Northern Ireland

Belfast shooting 'attempt to kill police officers'

Bullet holes in car Image copyright PSNI
Image caption Two police officers escaped injury after shots were fired at their car

Police say they are treating a gun attack on officers in west Belfast, in which up to eight shots were fired, as attempted murder.

A number of shots struck the passenger side of a police car parked at Rossnareen Avenue, at about 18:50 GMT on Thursday.

Two officers who were in the car were not injured but were said to have been badly shaken.

Police described it as a "mindless, reckless attempt to kill officers".

'Serious weaponry'

Ch Supt Nigel Grimshaw said the officers were "very fortunate and it was only by the grace of God and their professionalism that we are not looking at fatalities".

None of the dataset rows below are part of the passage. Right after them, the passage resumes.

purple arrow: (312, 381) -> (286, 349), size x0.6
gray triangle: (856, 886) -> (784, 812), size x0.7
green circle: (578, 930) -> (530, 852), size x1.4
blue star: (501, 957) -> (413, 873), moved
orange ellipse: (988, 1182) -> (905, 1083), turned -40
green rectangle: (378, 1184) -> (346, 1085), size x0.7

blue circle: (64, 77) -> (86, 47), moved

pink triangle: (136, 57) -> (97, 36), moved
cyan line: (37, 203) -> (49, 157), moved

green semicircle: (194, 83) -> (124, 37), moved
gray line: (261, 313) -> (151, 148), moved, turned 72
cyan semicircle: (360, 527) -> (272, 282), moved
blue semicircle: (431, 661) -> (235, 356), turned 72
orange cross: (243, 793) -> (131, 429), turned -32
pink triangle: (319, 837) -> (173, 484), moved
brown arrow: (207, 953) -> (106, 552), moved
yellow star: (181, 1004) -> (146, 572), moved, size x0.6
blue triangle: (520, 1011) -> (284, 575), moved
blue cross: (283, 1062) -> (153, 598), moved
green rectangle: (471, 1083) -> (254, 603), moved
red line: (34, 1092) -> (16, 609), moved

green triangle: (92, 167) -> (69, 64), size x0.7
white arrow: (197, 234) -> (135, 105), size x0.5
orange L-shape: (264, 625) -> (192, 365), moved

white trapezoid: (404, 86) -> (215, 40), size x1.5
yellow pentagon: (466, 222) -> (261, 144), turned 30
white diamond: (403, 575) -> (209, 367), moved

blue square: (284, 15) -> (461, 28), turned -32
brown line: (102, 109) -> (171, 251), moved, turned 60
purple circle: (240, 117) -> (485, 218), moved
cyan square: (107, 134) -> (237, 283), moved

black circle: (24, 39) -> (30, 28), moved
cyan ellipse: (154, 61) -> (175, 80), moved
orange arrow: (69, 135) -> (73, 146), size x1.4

He told the BBC the attack "certainly does bear the hallmarks of dissident republican violence in recent times".

"People took a premeditated decision to step out into a residential area last night and bring some serious weaponry into play and fire shots at police officers," he said.

Police are investigating whether a car found burning in the Beechmount area was connected to the attack.

Image caption Up to eight shots were fired at a police car parked at Rossnareen Avenue

Chairman of the Police Federation Mark Lindsay said, "They brought an automatic weapon onto the streets of a residential area to try to kill police officers.

"For what cause? For nothing. They put everybody at risk."

Mr Lindsay said the PSNI needed more resources to deal with the threat posed by terrorism.

"We've consistently said we need more officers on the ground, more investment in the numbers and a commitment from government to ensure there are enough officers to do the job," he said.

"At the moment we're very short of what we need."

The officers were carrying out duties in relation to recent serious crime in the area.

A week ago a man was critically injured after being shot in the head in the same street.

Ch Supt Grimshaw said the police would review what happened on Thursday night to see what lessons they could learn.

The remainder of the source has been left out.